His gambit seems to be that by not feeding "the beast" -- to use the language of Washington about giving the media juicy sound-bites -- he can do an end-run around the normal filters of the secular press, allowing the natural categories of the Christian faith to fashion the discussion. The question, of course, is whether anyone outside the 25 percent of Catholics who are basically already with the pope, and who probably constitute the bulk of the crowds who have turned out in Bavaria to see him, will actually hear it.

On that front, only time will tell.

* * *

One other point from the Regensburg lecture.

Benedict documented three stages in what he called the attempt at "dehellenization" of Christianity, meaning the effort to strip it of its Greco-Roman heritage and return it to a state of "pure faith," which could be re-expressed in different cultural forms in other parts of the world.

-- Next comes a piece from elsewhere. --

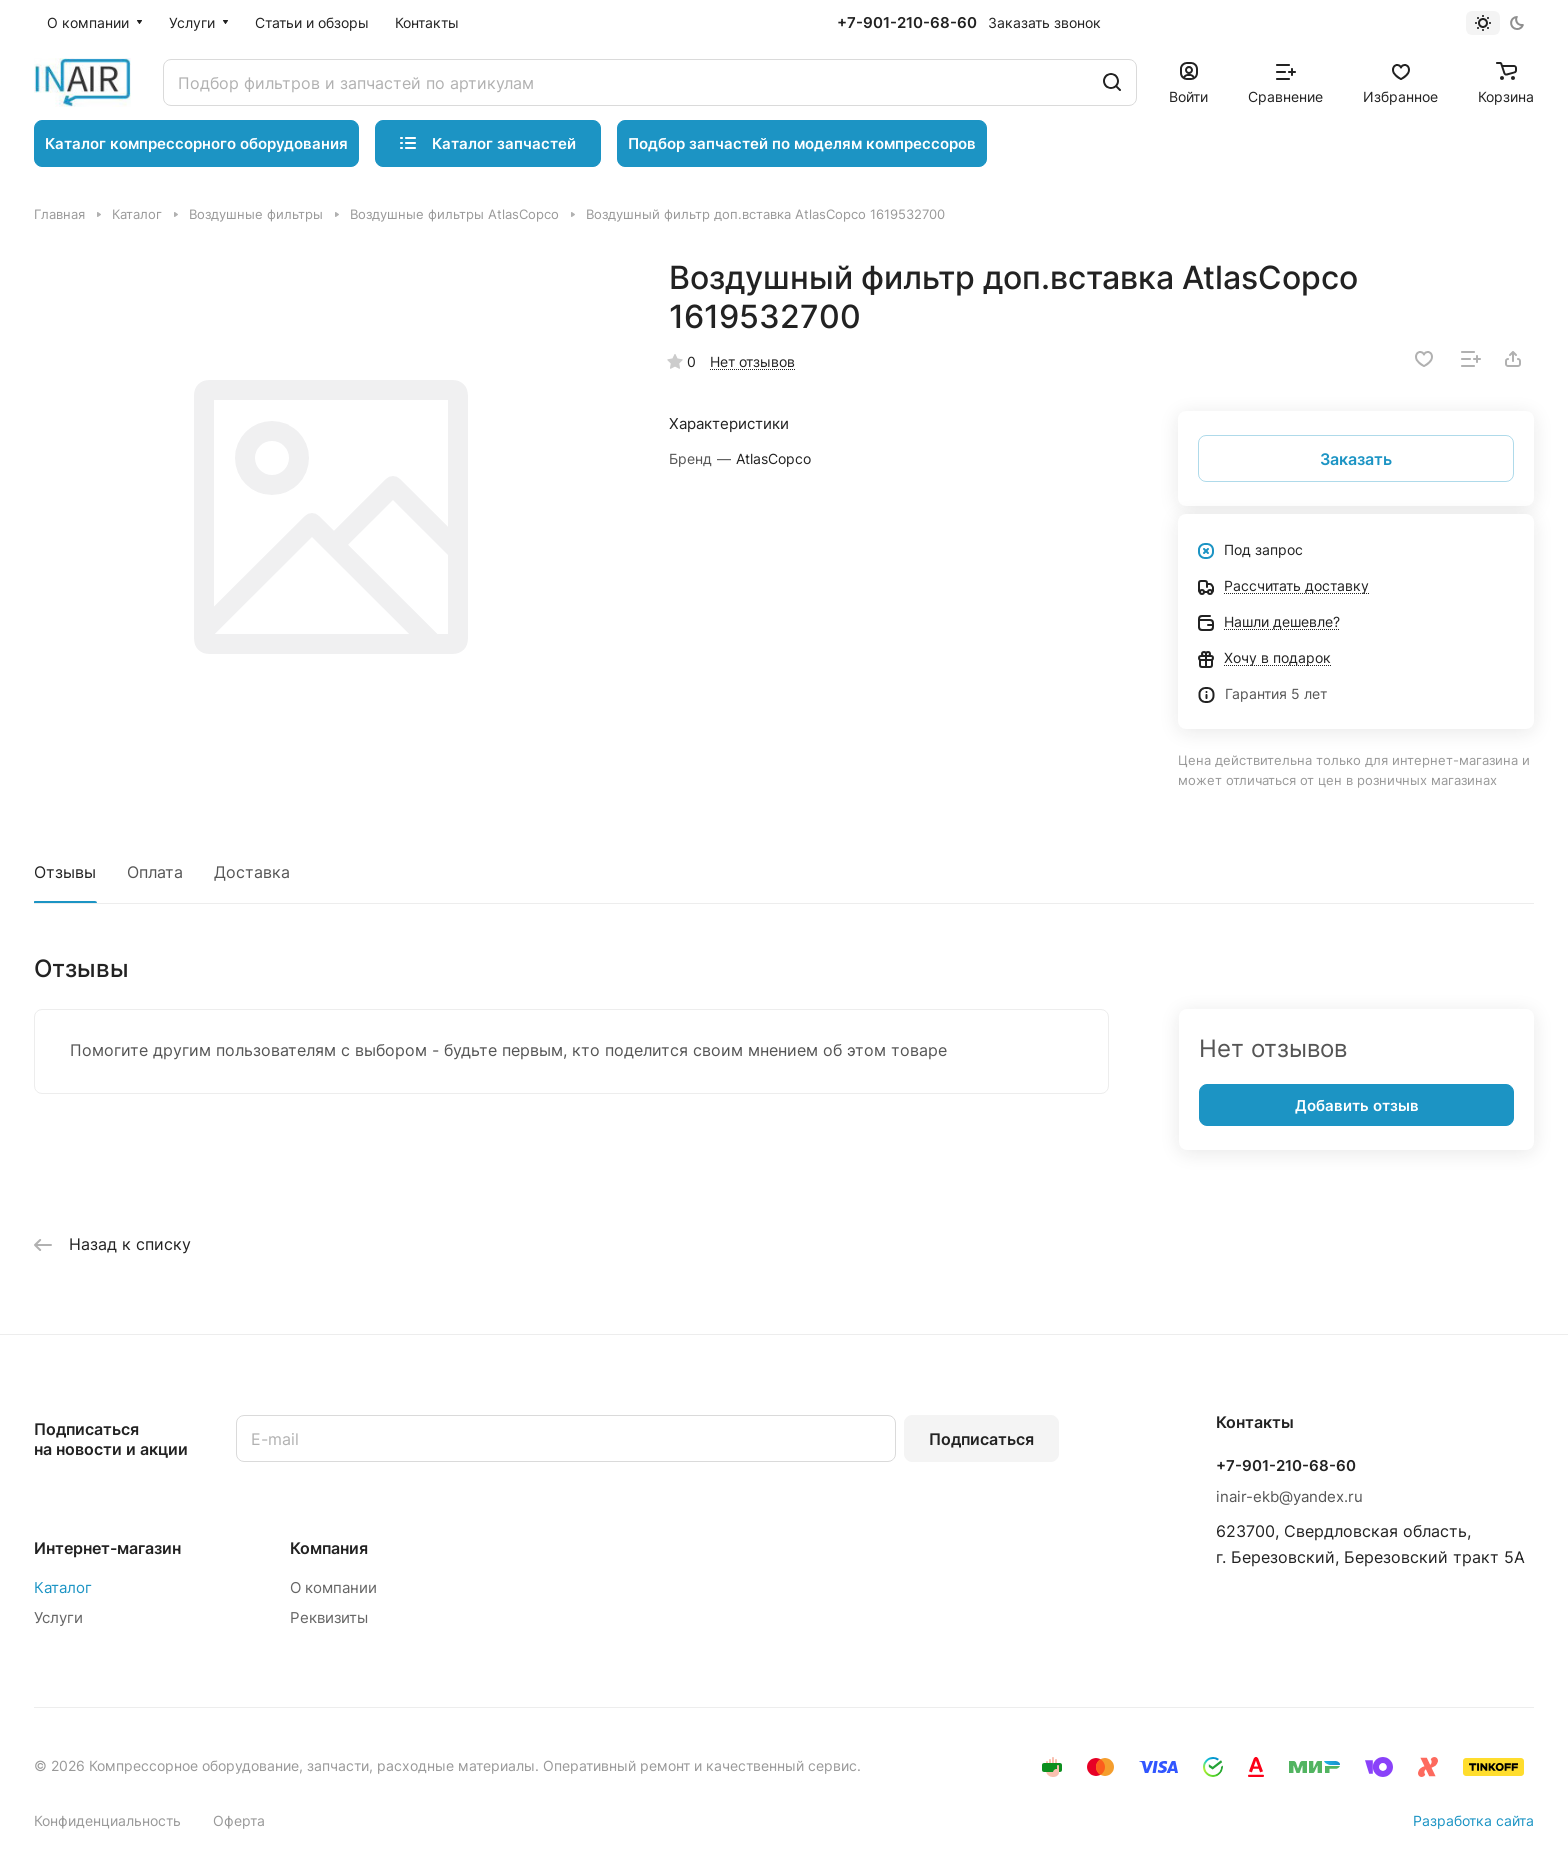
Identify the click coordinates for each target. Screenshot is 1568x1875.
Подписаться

The stages are the Reformation, the liberal theology of the 19th and 20th century, and the current push for "cultural pluralism."

The pope referred to the argument for "dehellenization" as "not only false," but "coarse and lacking in precision."

"True, there are elements in the evolution of the early Church which do not have to be integrated into all cultures," he said. "Nonetheless, the fundamental decisions made about the relationship between faith and the use of human reason are part of the faith itself; they are developments consonant with the nature of faith itself."

This is a point with potential importance for the issue of "inculturation," or calls for Christianity to be shaped by the local cultures in which it finds itself. The debate is usually most intense in the developing world, where some theologians suggest that Christianity's European modes of expressions should be set aside to allow a genuinely African, or Asian, or Latin American form of the faith to emerge.

In the past, Benedict has argued that the term "inculturation" is imprecise, because it suggests that a pure faith comes into contact with a historically conditioned culture. The better term, he has suggested, is "inter-culturation," because Christianity itself is a culture. Some aspects of its Greco-Roman and European inheritance, Benedict has said, cannot simply be cast aside.

The choice in favor of reason would, judging from the Regensburg address, be one example of what the pope has in mind.

What all this suggests is that Benedict will judge calls for liturgical adaptation, for example, or "African theology" with caution.